------ Information supplied

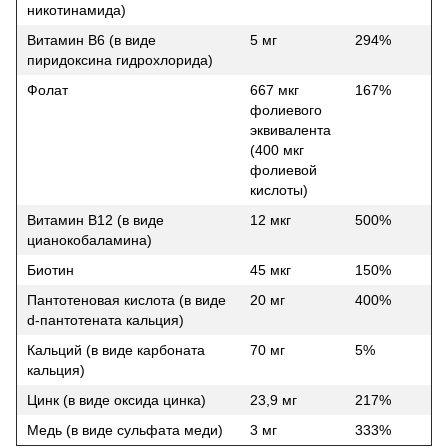
никотинамида)
Витамин В6 (в виде
5 мг
294%
пиридоксина гидрохлорида)
Фолат
667 мкг
167%
фолиевого
эквивалента
(400 мкг
фолиевой
кислоты)
Витамин B12 (в виде
12 мкг
500%
цианокобаламина)
Биотин
45 мкг
150%
Пантотеновая кислота (в виде
20 мг
400%
d-пантотената кальция)
Кальций (в виде карбоната
70 мг
5%
кальция)
Цинк (в виде оксида цинка)
23,9 мг
217%
Медь (в виде сульфата меди)
3 мг
333%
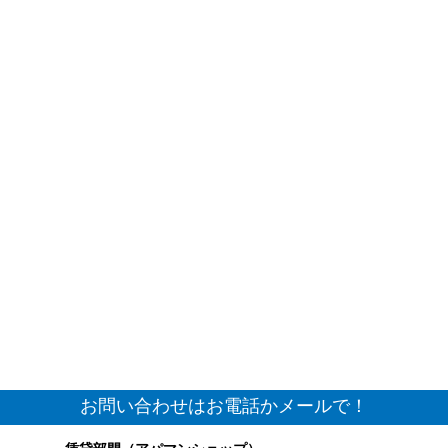
お問い合わせはお電話かメールで！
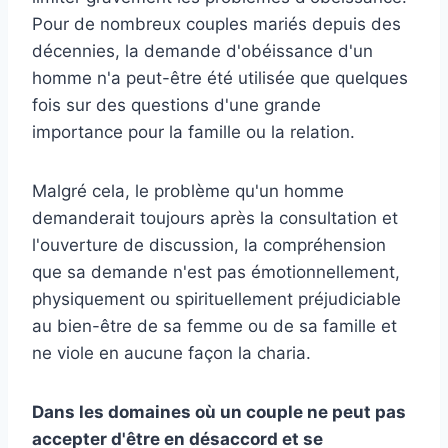
Pour de nombreux couples mariés depuis des
décennies, la demande d'obéissance d'un
homme n'a peut-être été utilisée que quelques
fois sur des questions d'une grande
importance pour la famille ou la relation.
Malgré cela, le problème qu'un homme
demanderait toujours après la consultation et
l'ouverture de discussion, la compréhension
que sa demande n'est pas émotionnellement,
physiquement ou spirituellement préjudiciable
au bien-être de sa femme ou de sa famille et
ne viole en aucune façon la charia.
Dans les domaines où un couple ne peut pas
accepter d'être en désaccord et se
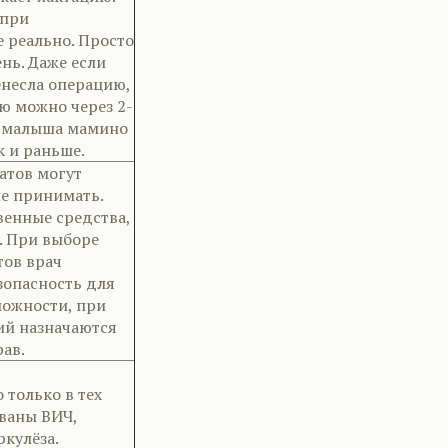
 при
 реально. Просто
нь. Даже если
енесла операцию,
ю можно через 2-
ля малыша мамино
к и раньше.
атов могут
не принимать.
венные средства,
. При выборе
тов врач
зопасность для
можности, при
ий назначаются
рав.
только в тех
ованы ВИЧ,
ркулёза.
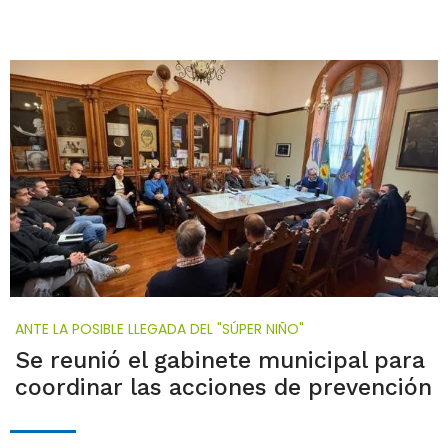
ANTE LA POSIBLE LLEGADA DEL "SÚPER NIÑO"
Se reunió el gabinete municipal para
coordinar las acciones de prevención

------------

_Exercise prompt_:
A verbatim copy is needed of the lines running from the line with "Dans les domaines où un couple ne peut pas" to the end of the data above, both included. Keep the pictures out of it.

_Exercise response_:
Dans les domaines où un couple ne peut pas
accepter d'être en désaccord et se
 при
 реально. Просто
нь. Даже если
енесла операцию,
ю можно через 2-
ля малыша мамино
к и раньше.
атов могут
не принимать.
венные средства,
. При выборе
тов врач
зопасность для
можности, при
ий назначаются
рав.
только в тех
ованы ВИЧ,
ркулёза.
ANTE LA POSIBLE LLEGADA DEL "SÚPER NIÑO"
Se reunió el gabinete municipal para
coordinar las acciones de prevención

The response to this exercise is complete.